» EXERCISE MATERIAL
-- Opening Marker --

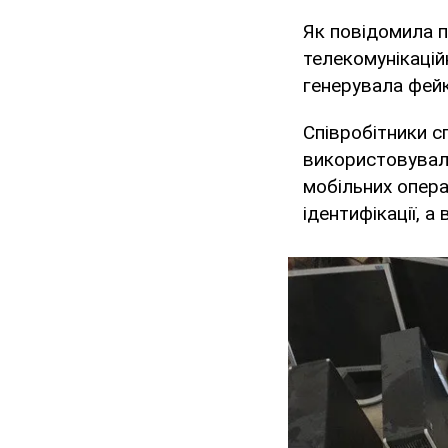
Як повідомила п
телекомунікаці
генерувала фейки
Співробітники с
використовували
мобільних опера
ідентифікації, а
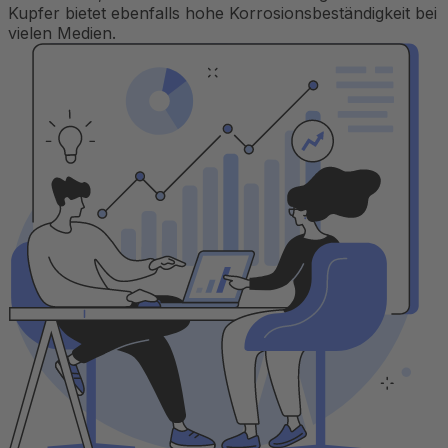
Kupfer bietet ebenfalls hohe Korrosionsbeständigkeit bei
vielen Medien.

-- Closing Marker --

» AIM OF THE EXERCISE
Would you write each entry out again exactly, omitting the images?

» ANSWER TO THIS EXERCISE
Як повідомила п
телекомунікаці
генерувала фейки
Співробітники с
використовували
мобільних опера
ідентифікації, а
Kupfer bietet ebenfalls hohe Korrosionsbeständigkeit bei
vielen Medien.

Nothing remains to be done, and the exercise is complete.